I hope your experince with DDM is better then mine was. They might have been a good company once... But man have they fallen. It took nearly two weeks to get my first kit for my 2012 Cruze Eco on a slow boat from china. I had problems from the start. One of the ballasts could not start the bulb, and one of the bulbs didn't retract on high/bright mode. Their customer service was beyond crappy. I answered the same questions multiple times with different reps. They ended up shipping me another ballast and two more bulbs. And when i get these part two weeks later... Both of the bulbs worked fine but the third ballast sucked just as bad as the first sucky one. Now they don't believe me and want me to send everything back at my expense so they can test the parts to verify my claims... Eeeeeek what a pain in the a!!.
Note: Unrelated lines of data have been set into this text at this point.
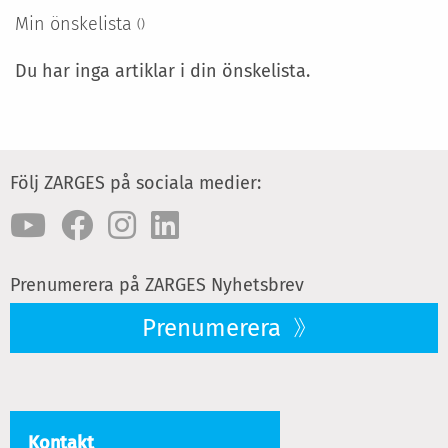
Min önskelista
Du har inga artiklar i din önskelista.
Följ ZARGES på sociala medier:
Prenumerera på ZARGES Nyhetsbrev
Prenumerera
Kontakt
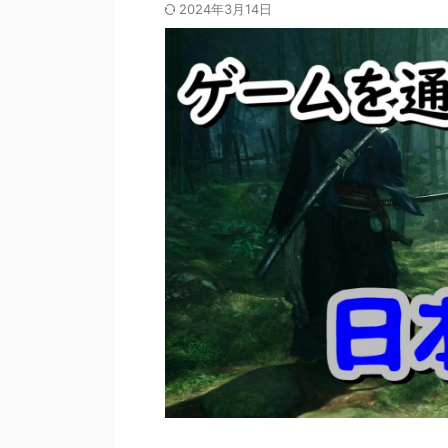
2024年3月14日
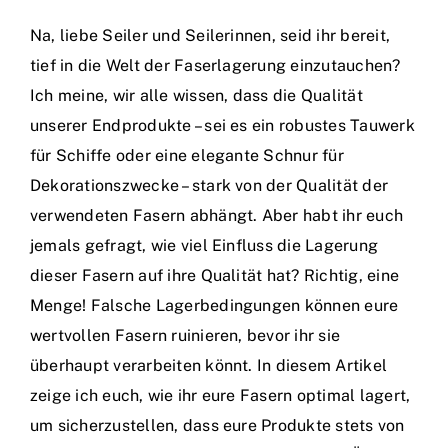
Na, liebe Seiler und Seilerinnen, seid ihr bereit,
tief in die Welt der Faserlagerung einzutauchen?
Ich meine, wir alle wissen, dass die Qualität
unserer Endprodukte – sei es ein robustes Tauwerk
für Schiffe oder eine elegante Schnur für
Dekorationszwecke – stark von der Qualität der
verwendeten Fasern abhängt. Aber habt ihr euch
jemals gefragt, wie viel Einfluss die Lagerung
dieser Fasern auf ihre Qualität hat? Richtig, eine
Menge! Falsche Lagerbedingungen können eure
wertvollen Fasern ruinieren, bevor ihr sie
überhaupt verarbeiten könnt. In diesem Artikel
zeige ich euch, wie ihr eure Fasern optimal lagert,
um sicherzustellen, dass eure Produkte stets von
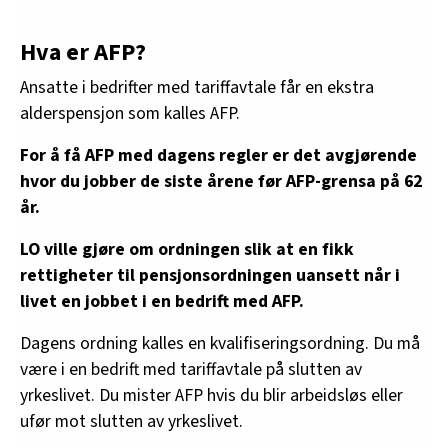
Hva er AFP?
Ansatte i bedrifter med tariffavtale får en ekstra
alderspensjon som kalles AFP.
For å få AFP med dagens regler er det avgjørende
hvor du jobber de siste årene før AFP-grensa på 62
år.
LO ville gjøre om ordningen slik at en fikk
rettigheter til pensjonsordningen uansett når i
livet en jobbet i en bedrift med AFP.
Dagens ordning kalles en kvalifiseringsordning. Du må
være i en bedrift med tariffavtale på slutten av
yrkeslivet. Du mister AFP hvis du blir arbeidsløs eller
ufør mot slutten av yrkeslivet.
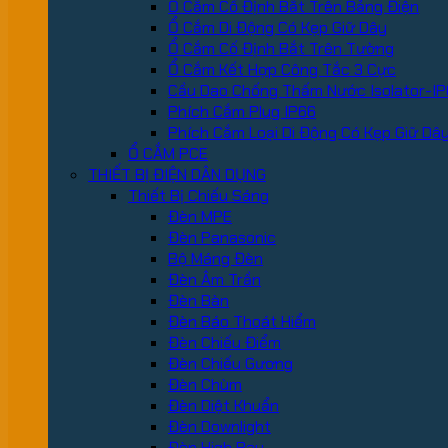
Ổ Cắm Cố Định Bắt Trên Bảng Điện
Ổ Cắm Di Động Có Kẹp Giữ Dây
Ổ Cắm Cố Định Bắt Trên Tường
Ổ Cắm Kết Hợp Công Tắc 3 Cực
Cầu Dao Chống Thấm Nước Isolator-IP
Phích Cắm Plug IP66
Phích Cắm Loại Di Động Có Kẹp Giữ Dâ
Ổ CẮM PCE
THIẾT BỊ ĐIỆN DÂN DỤNG
Thiết Bị Chiếu Sáng
Đèn MPE
Đèn Panasonic
Bộ Máng Đèn
Đèn Âm Trần
Đèn Bàn
Đèn Báo Thoát Hiểm
Đèn Chiếu Điểm
Đèn Chiếu Gương
Đèn Chùm
Đèn Diệt Khuẩn
Đèn Downlight
Đèn High Bay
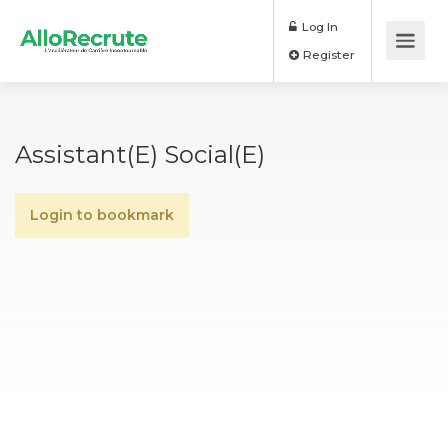
Log In
Register
Assistant(e) Social(e)
Login to bookmark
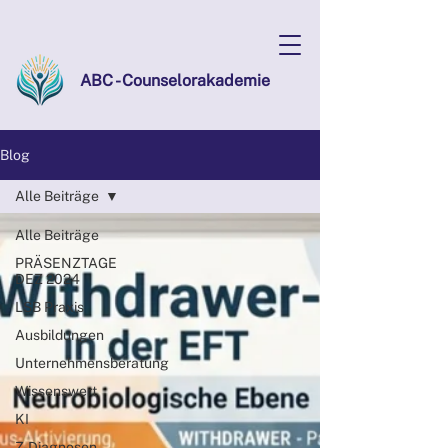
ABC - Counselorakademie
Blog
Alle Beiträge
Alle Beiträge
PRÄSENZTAGE
DEZ 2024
LSB Praxis
Ausbildungen
Unternehmensberatung
Wissenswert
KI
Z-Diagnosen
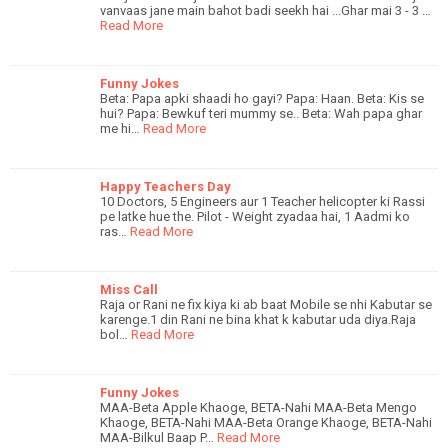
vanvaas jane main bahot badi seekh hai ...Ghar mai 3 - 3 …
Read More
Funny Jokes
Beta: Papa apki shaadi ho gayi? Papa: Haan. Beta: Kis se
hui? Papa: Bewkuf teri mummy se.. Beta: Wah papa ghar
me hi…
Read More
Happy Teachers Day
10 Doctors, 5 Engineers aur 1 Teacher helicopter ki Rassi
pe latke hue the. Pilot - Weight zyadaa hai, 1 Aadmi ko
ras…
Read More
Miss Call
Raja or Rani ne fix kiya ki ab baat Mobile se nhi Kabutar se
karenge.1 din Rani ne bina khat k kabutar uda diya.Raja
bol…
Read More
Funny Jokes
MAA-Beta Apple Khaoge, BETA-Nahi MAA-Beta Mengo
Khaoge, BETA-Nahi MAA-Beta Orange Khaoge, BETA-Nahi
MAA-Bilkul Baap P…
Read More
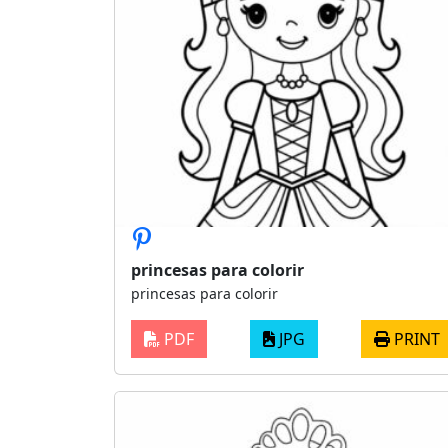
princesas para colorir
princesas para colorir
PDF
JPG
PRINT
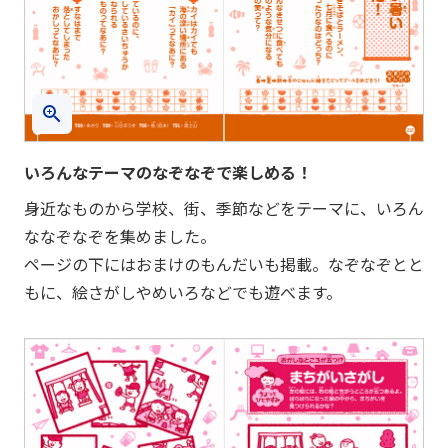
いろんなテーマのなぞなぞで楽しめる！
身近なものから学校、街、季節などをテーマに、いろん
ななぞなぞを集めました。
ページの下にはおまけのもんだいも掲載。なぞなぞとと
もに、絵さがしやめいろなどでも遊べます。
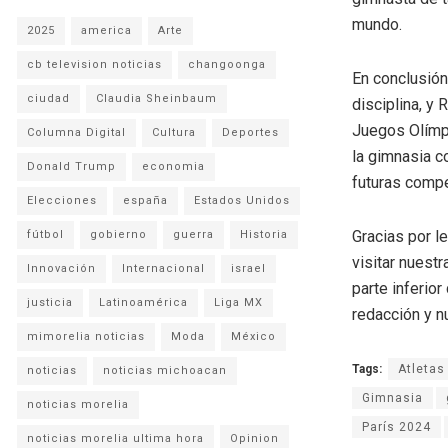
mundo.
2025
america
Arte
cb television noticias
changoonga
En conclusión
ciudad
Claudia Sheinbaum
disciplina, y
Juegos Olímpi
Columna Digital
Cultura
Deportes
la gimnasia c
Donald Trump
economia
futuras compe
Elecciones
españa
Estados Unidos
Gracias por l
fútbol
gobierno
guerra
Historia
visitar nuestr
Innovación
Internacional
israel
parte inferio
justicia
Latinoamérica
Liga MX
redacción y n
mimorelia noticias
Moda
México
Tags:
Atletas
noticias
noticias michoacan
Gimnasia
noticias morelia
París 2024
noticias morelia ultima hora
Opinion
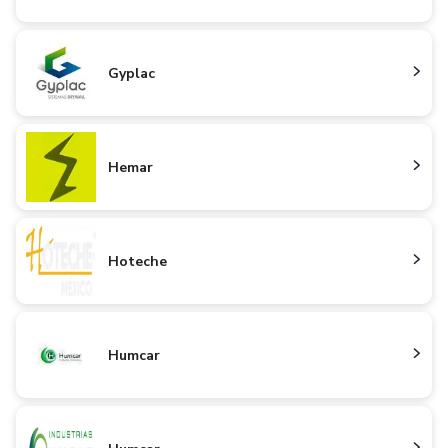
Gyplac
Hemar
Hoteche
Humcar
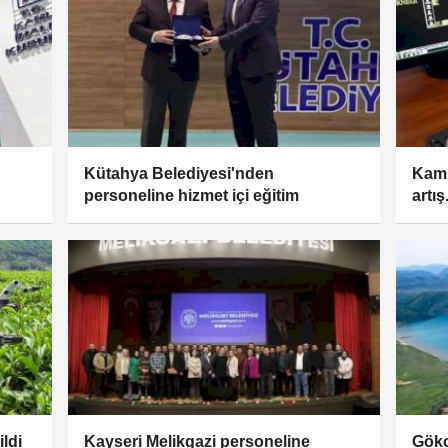
Kütahya Belediyesi'nden
Kamu
personeline hizmet içi eğitim
artı
aştı
ldi
Kayseri Melikgazi personeline
Göko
Don't buy anything from these guys. One of the worst companies I have dealt with in years.


----------



## Beachpil0t (Jan 6, 2012)

What bulb type did you get from DDM for the cruze?


----------



## maven (Feb 27, 2011)

DDM sucks big time these days, I have a box full of their crap ballasts and bulbs, thier customer service is horrible, and drop shipping **** from China is epic fail :lol:

The glare isnt the worst ive ever seen but its still pretty bad. You just cant make an HID lamp work in a halogen reflector, its simple physics.


----------



## CruzeLTZ-RS (Jul 23, 2011)

I run 6k HID's from retro solutions. I adjusted my cut off to the recommended height at 25 feet. Haven't been brighted once.


----------



## Rcote99 (Feb 13, 2012)

Where did you purchase the HID conversion kit from and how much was it? I am looking at a HID kit from carid.com and was unsure if I should go this route or just purchase some plug and play bulbs. Also, was the install difficult? I have some tech skills and a roomate that is a mechanic, so I think I could manage but on a scale of 1-10 with 10 being the hardest how was the install?


----------



## Horizon314 (Feb 10, 2012)

I was looking at a H.I.D kit from vvme.com thats where I have gotten all of my other kits. Also do you really recommend a relay harness? I was just going to leave my running lights on all time once i get my new headlights or just turn off the automatic lights..............every time I get in the car. Also I havent looked to in depth on the headlights but is there a cap to the headlights that you will have to drill a small hole in to feed the wires from the ballasts or do they just clip in and your done with no cover? Any help would be great as once I get my new headlights with projectors im going to be picking up and H.I.D kit.

Thanks,
Matt


----------